This recipe creates a classic and incredibly comforting Creamy Baked Mac and Cheese. Cooked macaroni pasta is enveloped in a rich and cheesy sauce, often made with a roux base and a blend of cheeses, then topped with more cheese and baked until bubbly and golden brown. It’s a quintessential comfort food that’s perfect as a side dish or a main course.
Ingredients:
- 1 pound elbow macaroni (or other short pasta shape)
- 6 tablespoons unsalted butter
- 1/2 cup all-purpose flour
- 4 cups whole milk (or a mix of milk and half-and-half)
- 1 teaspoon salt (or to taste)
- 1/2 teaspoon black pepper (or to taste)
- 1/4 teaspoon nutmeg (optional)
- 4 cups (about 16 ounces) shredded cheddar cheese (sharp or mild, or a blend)
- 1 cup (about 4 ounces) shredded Gruyere, Monterey Jack, or other melting cheese (optional, for extra creaminess and flavor)
- Optional topping: 1/2 cup breadcrumbs (panko or regular) mixed with 2 tablespoons melted butter
Instructions:
- Preheat Oven and Prepare Dish: Preheat oven to 375°F (190°C). Grease a 9×13 inch baking dish or a similar-sized oven-safe dish.
- Cook Macaroni: Cook the macaroni according to package directions until al dente. Drain well and set aside.
- Make the Roux: While the macaroni is cooking, melt the butter in a large saucepan over medium heat. Whisk in the flour and cook for 1-2 minutes, stirring constantly, to form a smooth paste (roux).
- Make the Cheese Sauce: Gradually whisk in the milk (or milk and half-and-half) into the roux until smooth. Continue whisking constantly until the sauce thickens and comes to a gentle simmer. This should take about 5-7 minutes.

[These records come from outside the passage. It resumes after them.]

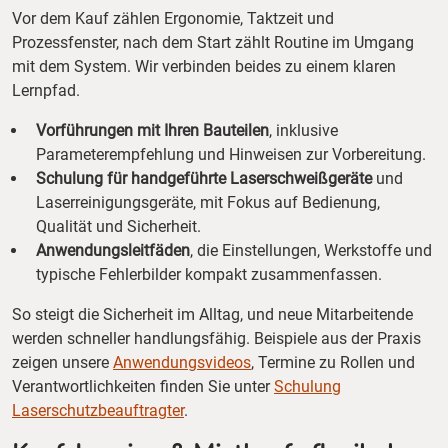
Vor dem Kauf zählen Ergonomie, Taktzeit und
Prozessfenster, nach dem Start zählt Routine im Umgang
mit dem System. Wir verbinden beides zu einem klaren
Lernpfad.
Vorführungen mit Ihren Bauteilen
, inklusive
Parameterempfehlung und Hinweisen zur Vorbereitung.
Schulung für handgeführte Laserschweißgeräte
und
Laserreinigungsgeräte, mit Fokus auf Bedienung,
Qualität und Sicherheit.
Anwendungsleitfäden
, die Einstellungen, Werkstoffe und
typische Fehlerbilder kompakt zusammenfassen.
So steigt die Sicherheit im Alltag, und neue Mitarbeitende
werden schneller handlungsfähig. Beispiele aus der Praxis
zeigen unsere
Anwendungsvideos
, Termine zu Rollen und
Verantwortlichkeiten finden Sie unter
Schulung
Laserschutzbeauftragter
.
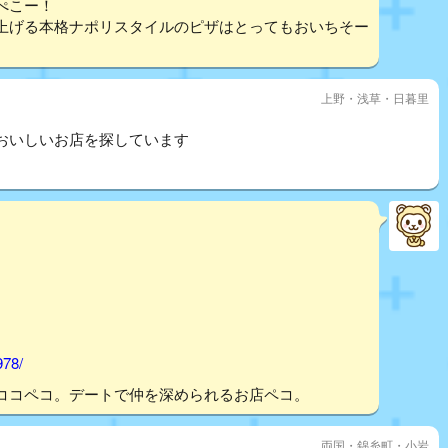
ぺこー！
上げる本格ナポリスタイルのピザはとってもおいちそー
上野・浅草・日暮里
おいしいお店を探しています
978/
ココペコ。デートで仲を深められるお店ペコ。
両国・錦糸町・小岩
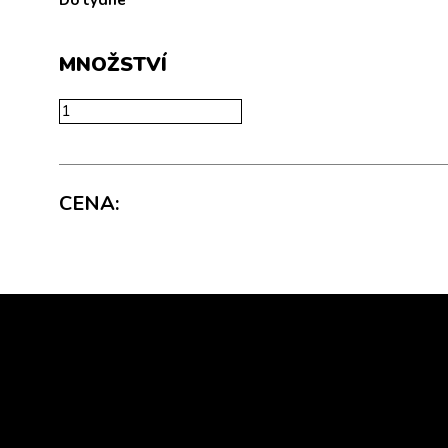
Do týdne
MNOŽSTVÍ
CENA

- Season the Sauce: Remove the saucepan from the heat and stir in the salt, pepper, and nutmeg (if using).
- Add the Cheese: Gradually add about 3 cups of the shredded cheddar cheese (and the optional Gruyere/Jack cheese), stirring constantly until the cheese is completely melted and the sauce is smooth and creamy. Reserve the remaining 1 cup of cheddar cheese for the topping.
- Combine Pasta and Sauce: Add the cooked and drained macaroni to the cheese sauce in the saucepan. Stir well to ensure the pasta is evenly coated.

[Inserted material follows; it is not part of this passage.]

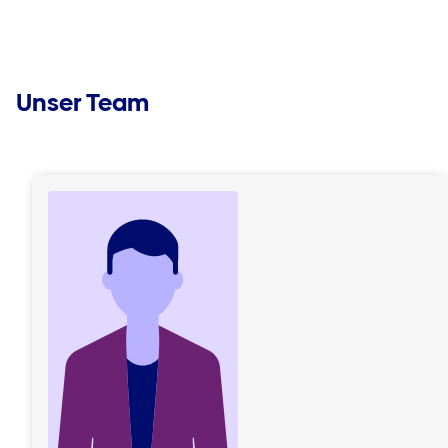
Unser Team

- Transfer to Baking Dish: Pour the macaroni and cheese mixture into the prepared baking dish and spread it evenly.
- Add Topping (Optional): If using a breadcrumb topping, mix the breadcrumbs with the melted butter and sprinkle evenly over the macaroni and cheese.

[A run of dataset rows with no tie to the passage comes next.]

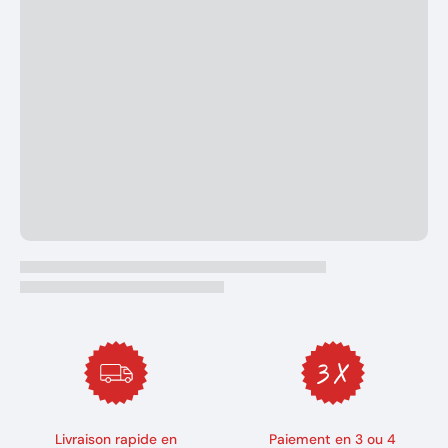
Livraison rapide en
Paiement en 3 ou 4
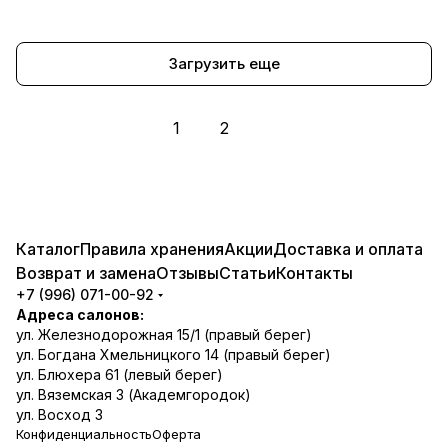
Загрузить еще
1
2
Каталог
Правила хранения
Акции
Доставка и оплата
Возврат и замена
Отзывы
Статьи
Контакты
+7 (996) 071-00-92
Адреса салонов:
ул. Железнодорожная 15/1 (правый берег)
ул. Богдана Хмельницкого 14 (правый берег)
ул. Блюхера 61 (левый берег)
ул. Вяземская 3 (Академгородок)
ул. Восход 3
Конфиденциальность
Оферта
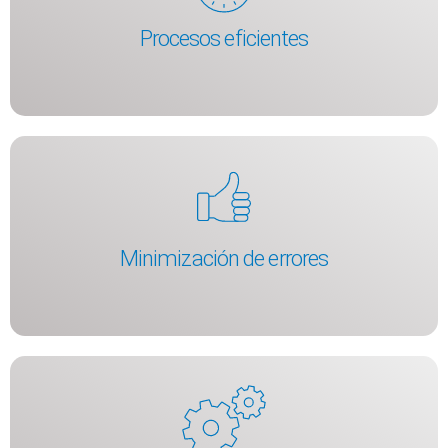
Procesos eficientes
Minimización de errores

- Bake: Sprinkle the remaining 1 cup of shredded cheddar cheese evenly over the top of the macaroni and cheese (and the breadcrumbs, if using). Bake for 20-25 minutes, or until the topping is golden brown and bubbly.
- Cool Slightly and Serve: Let the baked mac and cheese stand for a few minutes before serving. It will be very hot and melty right out of the oven.
Tips and Notes:
- Cheese Variations: Feel free to experiment with different types of cheese for a variety of flavors. Colby, Fontina, and Gouda are also good melting cheeses.
- Milk Fat Content: Using whole milk or a combination of milk and half-and-half will result in a richer and creamier sauce.
- Don’t Overcook Pasta: Cooking the macaroni al dente ensures it doesn’t become mushy after baking.
- Breadcrumb Topping: The breadcrumb topping adds a nice textural contrast. You can also add seasonings like garlic powder or paprika to the breadcrumbs.
- Make Ahead: You can assemble the mac and cheese in the baking dish ahead of time, cover it, and refrigerate it for up to 24 hours before baking. Add about 10-15 minutes to the baking time if starting from cold.
- Storage: Leftover baked mac and cheese can be stored in an airtight container in the refrigerator for up to 3-4 days. Reheat in the oven or microwave.
Enjoy this classic and comforting Creamy Baked Mac and Cheese!